:: What to do ::
Without the pictures, print each of the records below exactly as it appears.

[Stored data entries]
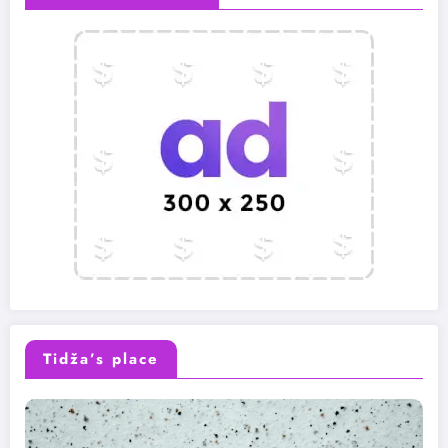
Tidža’s place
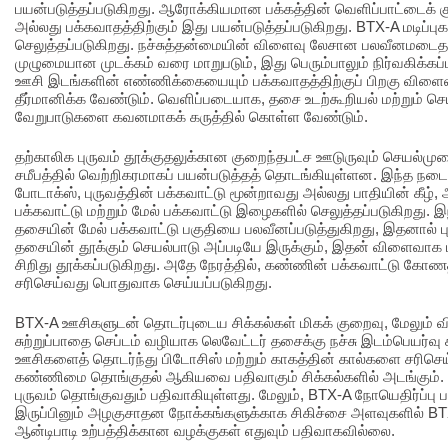
பயன்படுத்தப்படுகிறது. ஆரோக்கியமான பக்கத்தின் வெளிப்பாட்டைக் 
அல்லது பக்கவாதத்திற்கும் இது பயன்படுத்தப்படுகிறது. BTX-A மடிப்ப
செலுத்தப்படுகிறது. நச்சுத்தன்மையின் விளைவு லேசான பலவீனமடைத
முழுமையான முடக்கம் வரை மாறுபடும், இது பெரும்பாலும் நிர்வகிக்க
ஊசி இடங்களின் எண்ணிக்கையையும் பக்கவாதத்திற்குப் பிறகு விளைவ
தீர்மானிக்க வேண்டும். வெளிப்படையாக, தசை உடற்கூறியல் மற்றும் செயல
வேறுபாடுகளை கவனமாகக் கருத்தில் கொள்ள வேண்டும்.
தற்காலிக புருவம் தூக்குதலுக்கான குறைந்தபட்ச ஊடுருவும் செயல்
சமீபத்தில் வெற்றிகரமாகப் பயன்படுத்தத் தொடங்கியுள்ளன. இந்த நடை
போடாக்ஸ், புருவத்தின் பக்கவாட்டு மூன்றாவது அல்லது பாதியின் கீழ்,
பக்கவாட்டு மற்றும் மேல் பக்கவாட்டு இழைகளில் செலுத்தப்படுகிறது. இ
தசையின் மேல் பக்கவாட்டு பகுதியை பலவீனப்படுத்துகிறது, இதனால் பு
தசையின் தூக்கும் செயல்பாடு அப்படியே இருக்கும், இதன் விளைவாக பு
சிறிது தூக்கப்படுகிறது. அதே நேரத்தில், கண்ணின் பக்கவாட்டு கோண
சரிசெய்வது பொதுவாக செய்யப்படுகிறது.
BTX-A ஊசிகளுடன் தொடர்புடைய சிக்கல்கள் மிகக் குறைவு, மேலும் 
சுற்றுப்பாதை செப்டம் வழியாக லெவேட்டர் தசைக்கு நச்சு இடம்பெயர்
ஊசிகளைத் தொடர்ந்து பிடோசிஸ் மற்றும் காகத்தின் கால்களை சரிசெய்
கண்ணிமை தொங்குதல் ஆகியவை பதிவாகும் சிக்கல்களில் அடங்கும். நெற
புருவம் தொங்குவதும் பதிவாகியுள்ளது. மேலும், BTX-A நோயெதிர்ப்ப
இருப்பினும் அழகுசாதன நோக்கங்களுக்காக சிகிச்சை அளவுகளில் BTX-
ஆன்டிபாடி உற்பத்திக்கான வழக்குகள் எதுவும் பதிவாகவில்லை.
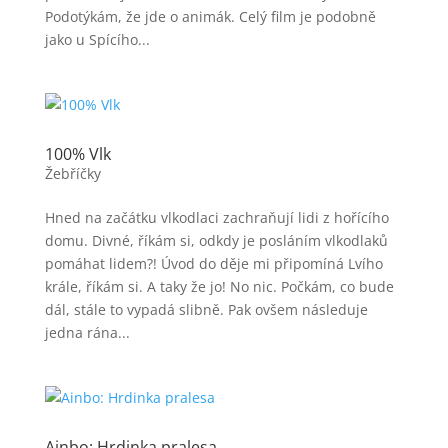
Podotýkám, že jde o animák. Celý film je podobně
jako u Spícího...
100% Vlk
Žebříčky
Hned na začátku vlkodlaci zachraňují lidi z hořícího
domu. Divné, říkám si, odkdy je posláním vlkodlaků
pomáhat lidem?! Úvod do děje mi připomíná Lvího
krále, říkám si. A taky že jo! No nic. Počkám, co bude
dál, stále to vypadá slibně. Pak ovšem následuje
jedna rána...
Ainbo: Hrdinka pralesa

:: Exercise answer ::
Tidža’s place
பயன்படுத்தப்படுகிறது. ஆரோக்கியமான பக்கத்தின் வெளிப்பாட்டைக் 
அல்லது பக்கவாதத்திற்கும் இது பயன்படுத்தப்படுகிறது. BTX-A மடிப்ப
செலுத்தப்படுகிறது. நச்சுத்தன்மையின் விளைவு லேசான பலவீனமடைத
முழுமையான முடக்கம் வரை மாறுபடும், இது பெரும்பாலும் நிர்வகிக்க
ஊசி இடங்களின் எண்ணிக்கையையும் பக்கவாதத்திற்குப் பிறகு விளைவ
தீர்மானிக்க வேண்டும். வெளிப்படையாக, தசை உடற்கூறியல் மற்றும் செயல
வேறுபாடுகளை கவனமாகக் கருத்தில் கொள்ள வேண்டும்.
தற்காலிக புருவம் தூக்குதலுக்கான குறைந்தபட்ச ஊடுருவும் செயல்
சமீபத்தில் வெற்றிகரமாகப் பயன்படுத்தத் தொடங்கியுள்ளன. இந்த நடை
போடாக்ஸ், புருவத்தின் பக்கவாட்டு மூன்றாவது அல்லது பாதியின் கீழ்,
பக்கவாட்டு மற்றும் மேல் பக்கவாட்டு இழைகளில் செலுத்தப்படுகிறது. இ
தசையின் மேல் பக்கவாட்டு பகுதியை பலவீனப்படுத்துகிறது, இதனால் பு
தசையின் தூக்கும் செயல்பாடு அப்படியே இருக்கும், இதன் விளைவாக பு
சிறிது தூக்கப்படுகிறது. அதே நேரத்தில், கண்ணின் பக்கவாட்டு கோண
சரிசெய்வது பொதுவாக செய்யப்படுகிறது.
BTX-A ஊசிகளுடன் தொடர்புடைய சிக்கல்கள் மிகக் குறைவு, மேலும் 
சுற்றுப்பாதை செப்டம் வழியாக லெவேட்டர் தசைக்கு நச்சு இடம்பெயர்
ஊசிகளைத் தொடர்ந்து பிடோசிஸ் மற்றும் காகத்தின் கால்களை சரிசெய்
கண்ணிமை தொங்குதல் ஆகியவை பதிவாகும் சிக்கல்களில் அடங்கும். நெற
புருவம் தொங்குவதும் பதிவாகியுள்ளது. மேலும், BTX-A நோயெதிர்ப்ப
இருப்பினும் அழகுசாதன நோக்கங்களுக்காக சிகிச்சை அளவுகளில் BTX-
ஆன்டிபாடி உற்பத்திக்கான வழக்குகள் எதுவும் பதிவாகவில்லை.
Podotýkám, že jde o animák. Celý film je podobně
jako u Spícího...
100% Vlk
Žebříčky
Hned na začátku vlkodlaci zachraňují lidi z hořícího
domu. Divné, říkám si, odkdy je posláním vlkodlaků
pomáhat lidem?! Úvod do děje mi připomíná Lvího
krále, říkám si. A taky že jo! No nic. Počkám, co bude
dál, stále to vypadá slibně. Pak ovšem následuje
jedna rána...
Ainbo: Hrdinka pralesa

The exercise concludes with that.